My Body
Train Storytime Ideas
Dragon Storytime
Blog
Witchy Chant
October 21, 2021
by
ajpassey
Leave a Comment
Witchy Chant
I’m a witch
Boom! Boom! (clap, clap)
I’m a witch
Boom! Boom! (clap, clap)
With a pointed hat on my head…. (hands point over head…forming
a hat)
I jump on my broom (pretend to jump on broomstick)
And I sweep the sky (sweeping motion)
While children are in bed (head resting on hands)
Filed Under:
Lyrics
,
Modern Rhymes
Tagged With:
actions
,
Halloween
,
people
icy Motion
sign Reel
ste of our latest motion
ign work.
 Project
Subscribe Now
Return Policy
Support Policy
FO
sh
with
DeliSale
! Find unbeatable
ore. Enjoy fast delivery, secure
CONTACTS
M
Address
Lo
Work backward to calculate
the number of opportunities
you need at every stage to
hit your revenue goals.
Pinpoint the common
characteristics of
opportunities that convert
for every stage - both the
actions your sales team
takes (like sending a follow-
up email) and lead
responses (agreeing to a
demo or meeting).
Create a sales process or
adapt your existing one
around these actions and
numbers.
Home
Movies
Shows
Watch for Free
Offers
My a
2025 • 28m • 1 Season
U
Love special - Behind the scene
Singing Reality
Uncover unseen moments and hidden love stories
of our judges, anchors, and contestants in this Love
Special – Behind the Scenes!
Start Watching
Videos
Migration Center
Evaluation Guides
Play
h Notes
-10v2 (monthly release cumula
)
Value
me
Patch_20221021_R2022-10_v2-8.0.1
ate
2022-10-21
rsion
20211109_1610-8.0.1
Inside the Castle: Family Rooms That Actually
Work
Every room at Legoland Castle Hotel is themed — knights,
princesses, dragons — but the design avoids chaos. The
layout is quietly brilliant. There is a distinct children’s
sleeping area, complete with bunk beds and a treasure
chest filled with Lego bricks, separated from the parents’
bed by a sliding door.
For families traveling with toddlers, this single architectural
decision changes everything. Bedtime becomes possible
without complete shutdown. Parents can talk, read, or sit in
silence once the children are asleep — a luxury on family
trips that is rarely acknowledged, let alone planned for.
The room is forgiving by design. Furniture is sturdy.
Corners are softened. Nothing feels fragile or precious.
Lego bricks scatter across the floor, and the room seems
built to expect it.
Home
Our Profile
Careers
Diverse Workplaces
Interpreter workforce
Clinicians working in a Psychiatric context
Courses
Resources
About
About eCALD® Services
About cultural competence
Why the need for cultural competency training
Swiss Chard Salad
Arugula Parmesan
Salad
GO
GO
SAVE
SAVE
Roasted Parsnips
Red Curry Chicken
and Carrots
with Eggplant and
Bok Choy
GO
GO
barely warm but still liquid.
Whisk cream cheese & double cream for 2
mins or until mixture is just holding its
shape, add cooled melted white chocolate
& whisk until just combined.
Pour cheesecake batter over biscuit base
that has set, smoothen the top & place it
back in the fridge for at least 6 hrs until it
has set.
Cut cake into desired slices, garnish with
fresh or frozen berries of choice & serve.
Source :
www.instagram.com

• _EXERCISE REQUIREMENTS_: Retype only the lines running from the top of the listing to the line that holds "I jump on my", both ends included.

• _WRITTEN RESPONSE_:
My Body
Train Storytime Ideas
Dragon Storytime
Blog
Witchy Chant
October 21, 2021
by
ajpassey
Leave a Comment
Witchy Chant
I’m a witch
Boom! Boom! (clap, clap)
I’m a witch
Boom! Boom! (clap, clap)
With a pointed hat on my head…. (hands point over head…forming
a hat)
I jump on my broom (pretend to jump on broomstick)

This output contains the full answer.